To find the distance between two points, consider their co-ordinates and subtract smaller co-ordinate from the larger.

(i) The co-ordinates of A and B are 1 and 7 respectively. We know that 7 > 1.

So, d (A, B) = 7 – 1 = 6

⇒ d (A, B) = 6

(ii) The co-ordinates of A and B are 6 and -2 respectively. We know that 6 > -2.

So, d (A, B) = 6 – (-2) = 6 + 2 = 8

⇒ d (A, B) = 8

(iii) The co-ordinates of A and B are -3 and 7 respectively. We know that 7 > -3.

So, d (A, B) = 7 – (-3) = 7 + 3 = 10

⇒ d (A, B) = 10

(iv) The co-ordinates of A and B are -4 and -5 respectively. We know that -4 > -5.

So, d (A, B) = (-4) – (-5) = -4 + 5 = 1

⇒ d (A, B) = 1

(v) The co-ordinates of A and B are -3 and -6 respectively. We know that -3 > -6.

So, d (A, B) = (-3) – (-6) = -3 + 6 = 3

⇒ d (A, B) = 3

(vi) The co-ordinates of A and B are 4 and -8 respectively. We know that 4 > -8.

So, d (A, B) = 4 – (-8) = 4 + 8 = 12

⇒ d (A, B) = 12

Question 3.

From the information given below, find which of the point is between the other two. If the points are not collinear, state so.

i. d (P, R) = 7, d (P, Q) = 10, d (Q, R) = 3

ii. d (R, S) = 8, d (S, T) = 6, d (R, T) = 4

iii. d (A, B) = 16, d (C, A) = 9, d (B, C) = 7

iv. d (L, M) = 11, d (M, N) = 12, d (N, L) = 8

v. d (X, Y) = 15, d (Y, Z) = 7, d (X, Z) = 8

vi. d (D, E) = 5, d (E, F) = 8, d (D, F) = 6

For any three-distinct collinear points P, Q and R, the point Q is said to be in between P and R if

d (P, Q) + d (Q, R) = d (P, R).

(i) Given: d (P, R) = 7, d (P, Q) = 10, d (Q, R) = 3

Now, consider d (P, Q) = 10 ……….(I)

And d (P, R) + d (Q, R) = 7 + 3 = 10 ……….(II)
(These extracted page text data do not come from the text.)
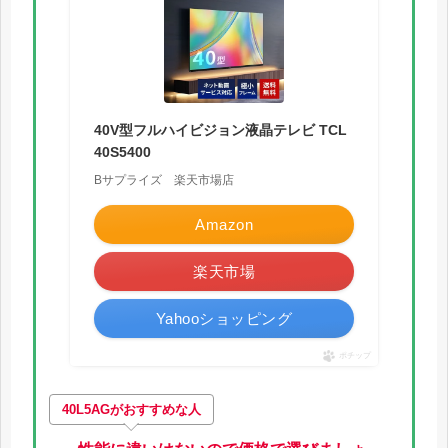
40V型フルハイビジョン液晶テレビ TCL
40S5400
Bサプライズ 楽天市場店
Amazon
楽天市場
Yahooショッピング
ポチップ
40L5AG
がおすすめな人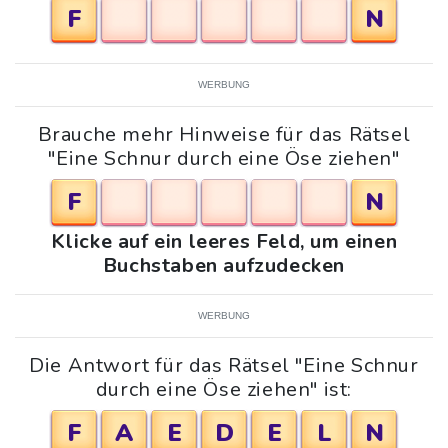
F
N
WERBUNG
Brauche mehr Hinweise für das Rätsel
"Eine Schnur durch eine Öse ziehen"
F
N
Klicke auf ein leeres Feld, um einen
Buchstaben aufzudecken
WERBUNG
Die Antwort für das Rätsel "Eine Schnur
durch eine Öse ziehen" ist:
F
A
E
D
E
L
N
∴ Using (I) and (II), we have

d (P, R) + d (Q, R) = d (P, Q)

⇒ R lies between P and Q.

(ii) Given: d (R, S) = 8, d (S, T) = 6, d (R, T) = 4

Here, d (R, S) + d (S, T) = 8 + 6 = 14 ≠ 4 = d (R, T)
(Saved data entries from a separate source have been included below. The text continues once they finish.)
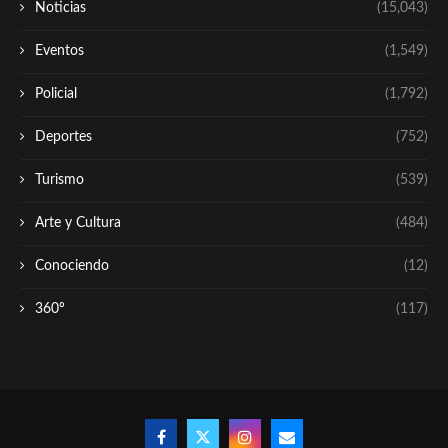
Noticias
(15,043)
Eventos
(1,549)
Policial
(1,792)
Deportes
(752)
Turismo
(539)
Arte y Cultura
(484)
Conociendo
(12)
360º
(117)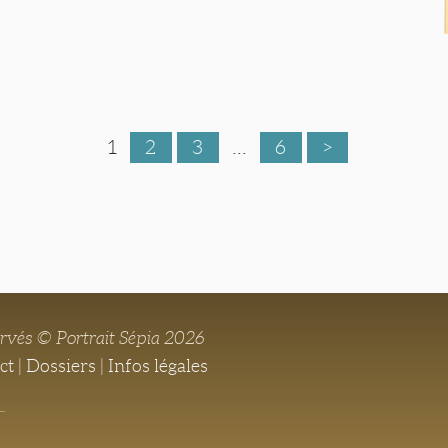
1
2
3
...
6
>
ervés © Portrait Sépia 2026
ct
|
Dossiers
|
Infos légales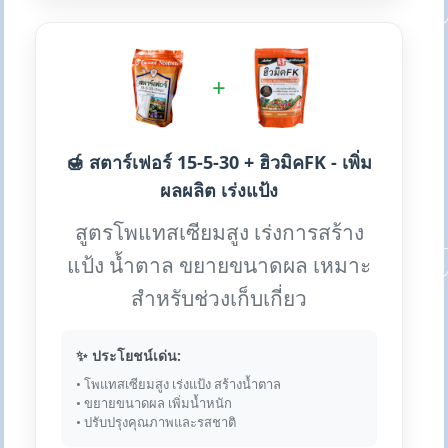
+
🍯 สตาร์เฟอร์ 15-5-30 + ฮิวมิคFK - เพิ่ม
ผลผลิต เร่งแป้ง
สูตรโพแทสเซียมสูง เร่งการสร้าง
แป้ง น้ำตาล ขยายขนาดผล เหมาะ
สำหรับช่วงเก็บเกี่ยว
✨ ประโยชน์เด่น:
• โพแทสเซียมสูง เร่งแป้ง สร้างน้ำตาล
• ขยายขนาดผล เพิ่มน้ำหนัก
• ปรับปรุงคุณภาพและรสชาติ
Also, d (R, S) + d (R, T) = 8 + 4 = 12 ≠ 6 = d (S, T)

And d (S, T) + d (R, T) = 6 + 4 = 10 ≠ 8 = d (R, S)

Hence, the points R, S and T are non-collinear.

(iii) Given: d (A, B) = 16, d (C, A) = 9, d (B, C) = 7

Now, consider d (A, B) = 16 ……….(I)

And d (C, A) + d (B, C) = 9 + 7 = 16 ……….(II)

∴ Using (I) and (II), we have

d (C, A) + d (B, C) = d (A, B)

⇒ C lies between A and B.

(iv) Given: d (L, M) = 11, d (M, N) = 12, d (N, L) = 8

Here, d (L, M) + d (M, N) = 11 + 12 = 23 ≠ 8 = d (N, L)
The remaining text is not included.